Scuola e Università - Quattro alunni dell'IIS San Benedetto sede Medaglia d’Oro del corso SIA, Di Massa, Zangrilli, Lepore, Campli, sono risultati vincitori di quattro borse di studio messe in palio a Rovereto
Quattro alunni del Medaglia d’Oro - IIS San Benedetto di Cassino, Matteo Di Massa (5D) Mariangela Zangrilli (5D) Maria Lepore (5E) Giovanni Campli (5C) del corso SIA, sono risultati vincitori di quattro borse di studio messe in palio dal Festival Informatici Senza Frontiere, svoltosi a Rovereto dal 6 all’8 novembre 2025. Le borse, assegnate a un totale di venti studenti provenienti da tutta Italia, hanno coperto le spese di viaggio, vitto e alloggio durante i giorni della manifestazione.
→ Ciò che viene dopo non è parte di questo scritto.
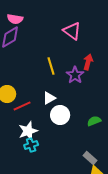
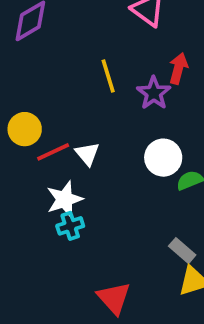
white triangle: (49, 98) -> (87, 154), moved, turned -40
white circle: (60, 115) -> (163, 158), moved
La dirigente scolastica, Maria Venuti, ha voluto sottolineare il valore dell’iniziativa: “Il successo dei nostri studenti conferma la qualità del percorso formativo del nostro istituto e la capacità dei ragazzi di mettersi in gioco in contesti nazionali di grande prestigio. Il progetto è iniziato è iniziato lo scorso anno grazie al contributo del dirigente scolastico Macello Bianchi. La loro partecipazione attiva e il riconoscimento ottenuto sono motivo di orgoglio per tutta la comunità scolastica.”
Il professore Gianluca Landoni che ha curato la partecipazione degli studenti e la professoressa Maria Iannone che lo scorso anno aveva organizzato il seminario di orientamento alle discipline STEM, tenuto dalla dottoressa Isabella Chiodi, referente dell’Associazione , Informatici Senza Frontiere, nell’ambito del progetto TechUp, hanno espresso grande soddisfazione per il traguardo raggiunto:
“È motivo di orgoglio vedere i nostri studenti protagonisti in contesti di così alto livello, dove la curiosità, la passione e la competenza trovano spazio per crescere e tradursi in esperienze concrete di cittadinanza digitale. Sono certa che le attività svolte saranno preziose anche per guidarli verso una scelta più consapevole e matura del loro futuro percorso universitario.”
L' evento dal titolo "Antropomorfi digitali" ha rappresentato un’importante occasione di crescita e confronto per riflettere sull’uso consapevole delle nuove tecnologie e sulle implicazioni etiche e sociali del loro utilizzo. Inoltre l' esperienza ha permesso ai ragazzi di approfondire, attraverso incontri, dibattiti e laboratori, le nuove frontiere dell’intelligenza artificiale e delle tecnologie che dialogano sempre più da vicino con l’uomo.